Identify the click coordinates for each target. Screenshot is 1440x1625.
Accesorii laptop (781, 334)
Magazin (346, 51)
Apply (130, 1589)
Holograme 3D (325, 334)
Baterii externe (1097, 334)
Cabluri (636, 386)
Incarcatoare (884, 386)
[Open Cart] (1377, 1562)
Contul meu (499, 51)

--

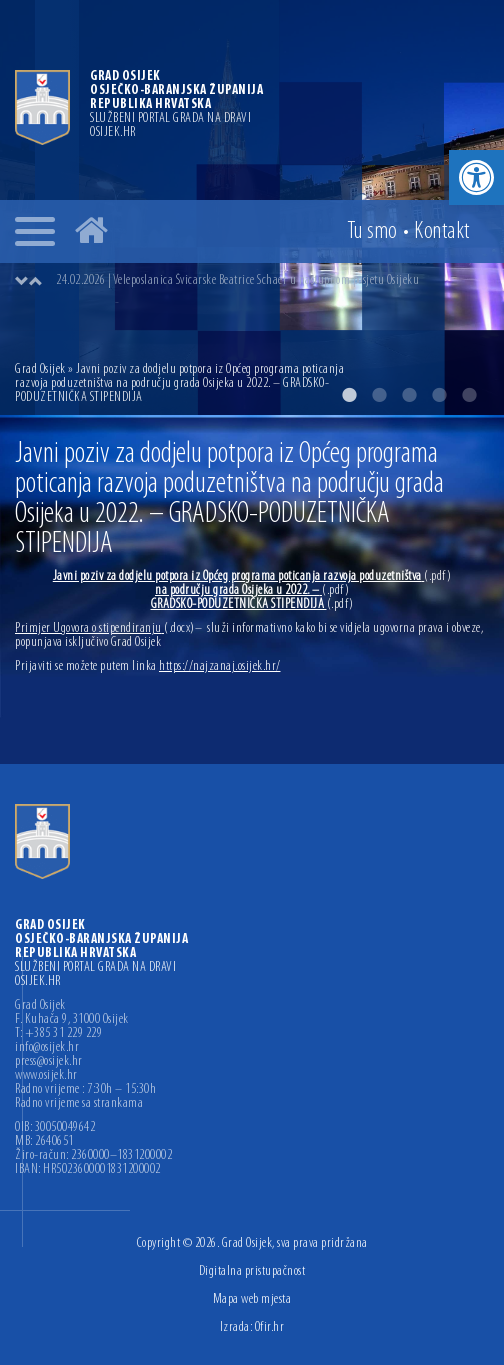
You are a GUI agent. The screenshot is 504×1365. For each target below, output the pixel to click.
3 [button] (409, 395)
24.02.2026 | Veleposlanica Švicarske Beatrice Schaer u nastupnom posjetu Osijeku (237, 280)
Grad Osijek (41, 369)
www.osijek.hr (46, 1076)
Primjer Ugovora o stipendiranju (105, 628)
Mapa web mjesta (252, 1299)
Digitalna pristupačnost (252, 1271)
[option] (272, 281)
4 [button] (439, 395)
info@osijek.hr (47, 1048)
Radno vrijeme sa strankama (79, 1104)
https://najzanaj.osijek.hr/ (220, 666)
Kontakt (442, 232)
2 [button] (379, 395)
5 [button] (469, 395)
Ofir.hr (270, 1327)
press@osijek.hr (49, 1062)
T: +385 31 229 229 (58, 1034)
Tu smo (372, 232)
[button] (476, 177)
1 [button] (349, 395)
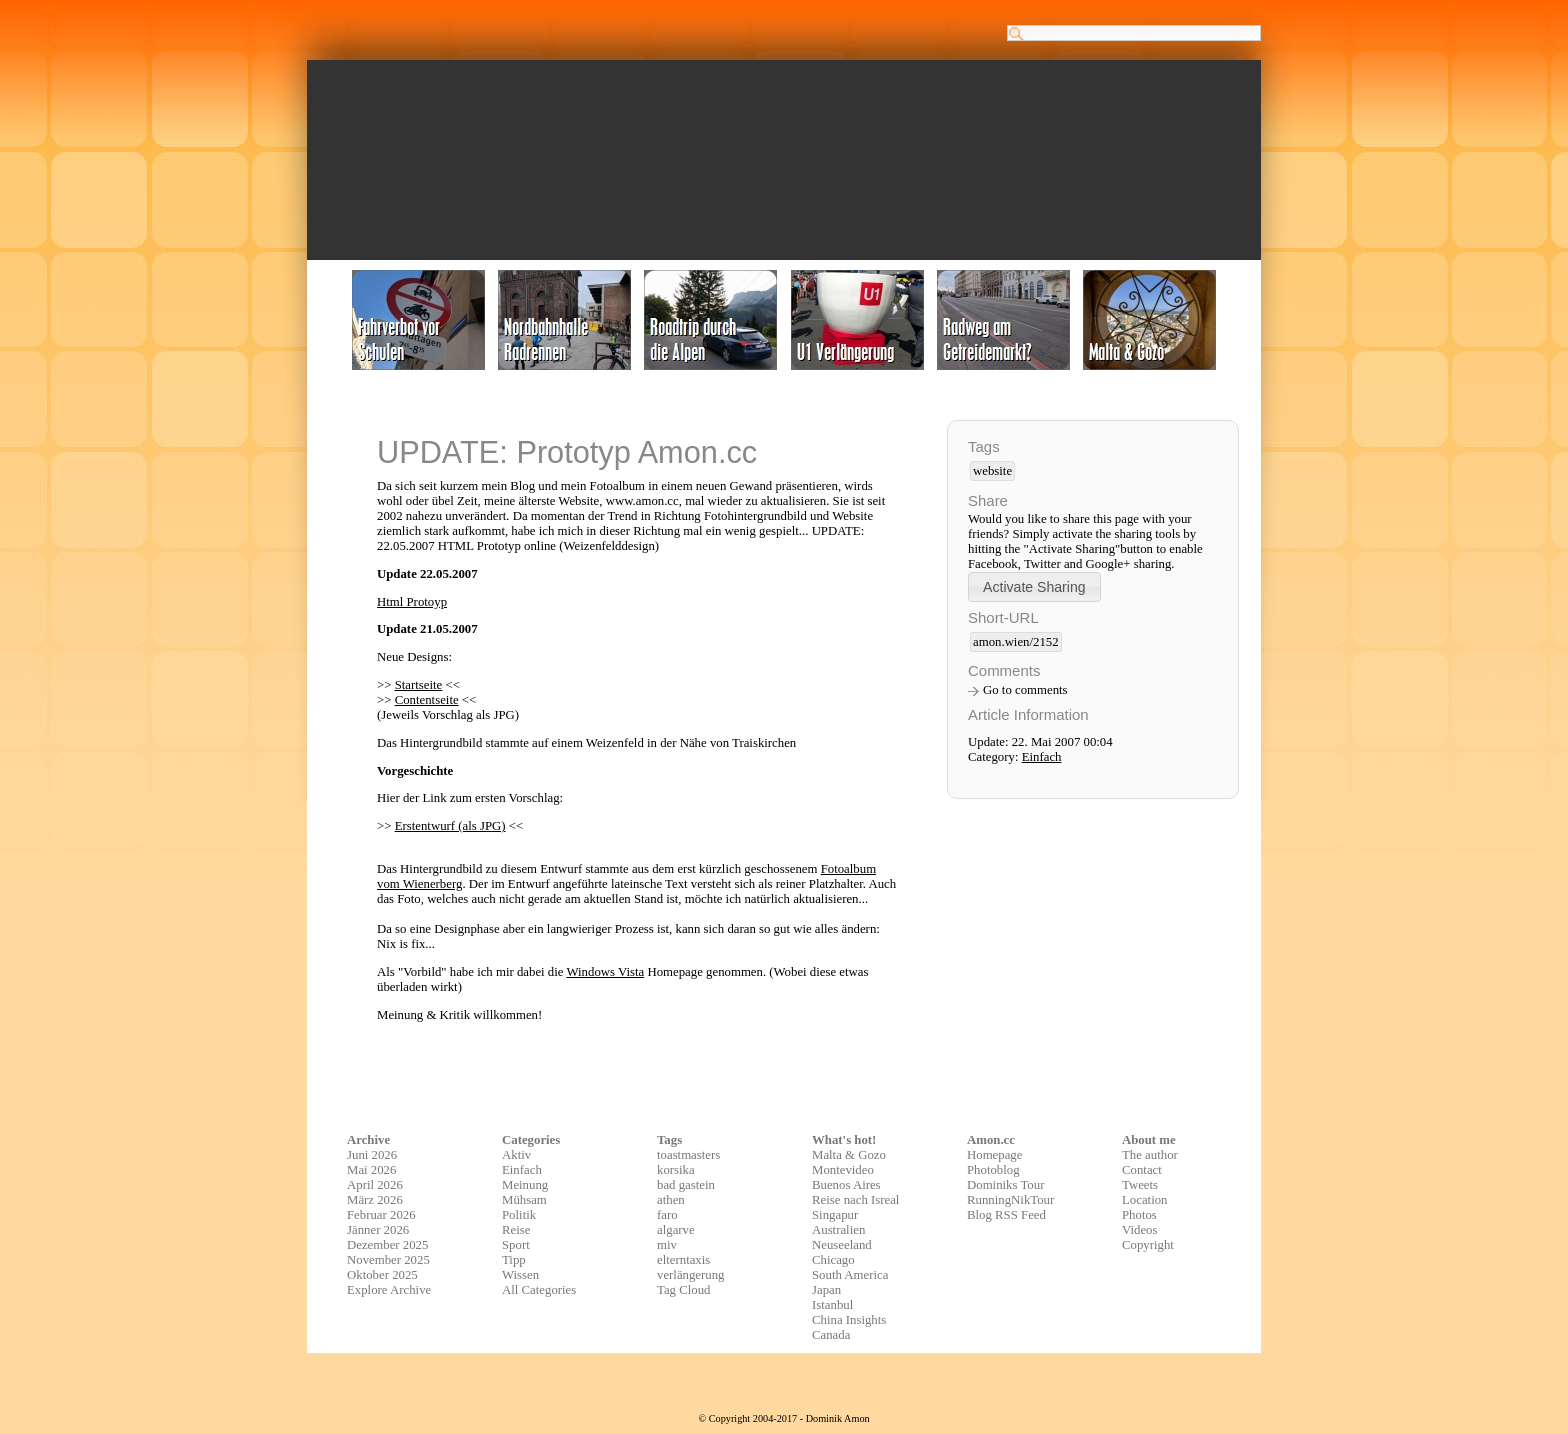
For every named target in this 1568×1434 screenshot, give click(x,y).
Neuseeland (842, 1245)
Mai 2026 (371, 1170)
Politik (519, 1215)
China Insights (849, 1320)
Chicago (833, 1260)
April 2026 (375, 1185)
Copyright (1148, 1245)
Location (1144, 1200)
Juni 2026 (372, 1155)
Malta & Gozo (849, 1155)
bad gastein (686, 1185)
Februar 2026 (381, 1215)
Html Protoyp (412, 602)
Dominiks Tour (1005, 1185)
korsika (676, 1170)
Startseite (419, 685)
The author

■ **YOUR GOAL**
Your reply should consist of one number: how many lines above contain the word "each".

■ **EXERCISE ANSWER**
2